# Description of the task
Retype the entries below word for word, leaving out every picture.

[Page-level text extractions]

'''

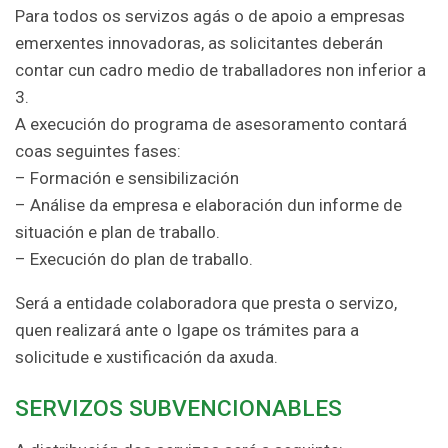
Para todos os servizos agás o de apoio a empresas
emerxentes innovadoras, as solicitantes deberán
contar cun cadro medio de traballadores non inferior a
3.
A execución do programa de asesoramento contará
coas seguintes fases:
– Formación e sensibilización
– Análise da empresa e elaboración dun informe de
situación e plan de traballo.
– Execución do plan de traballo.
Será a entidade colaboradora que presta o servizo,
quen realizará ante o Igape os trámites para a
solicitude e xustificación da axuda.
SERVIZOS SUBVENCIONABLES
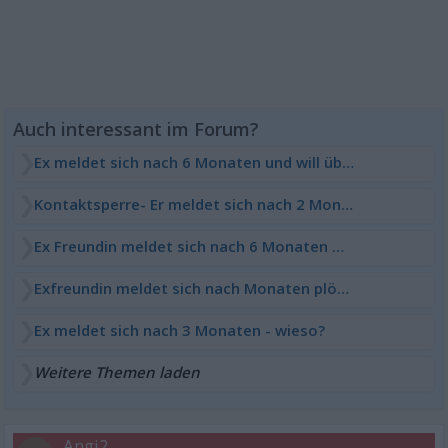
Ex meldet sich nach 6 Monaten und will über uns reden
Kontaktsperre- Er meldet sich nach 2 Monaten
Ex Freundin meldet sich nach 6 Monaten wieder
Exfreundin meldet sich nach Monaten plötzlich
Ex meldet sich nach 3 Monaten - wieso?
Weitere Themen laden
Angi2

'''

# Expected output
Para todos os servizos agás o de apoio a empresas
emerxentes innovadoras, as solicitantes deberán
contar cun cadro medio de traballadores non inferior a
3.
A execución do programa de asesoramento contará
coas seguintes fases:
– Formación e sensibilización
– Análise da empresa e elaboración dun informe de
situación e plan de traballo.
– Execución do plan de traballo.
Será a entidade colaboradora que presta o servizo,
quen realizará ante o Igape os trámites para a
solicitude e xustificación da axuda.
SERVIZOS SUBVENCIONABLES
Ex meldet sich nach 6 Monaten und will über uns reden
Kontaktsperre- Er meldet sich nach 2 Monaten
Ex Freundin meldet sich nach 6 Monaten wieder
Exfreundin meldet sich nach Monaten plötzlich
Ex meldet sich nach 3 Monaten - wieso?
Weitere Themen laden
Angi2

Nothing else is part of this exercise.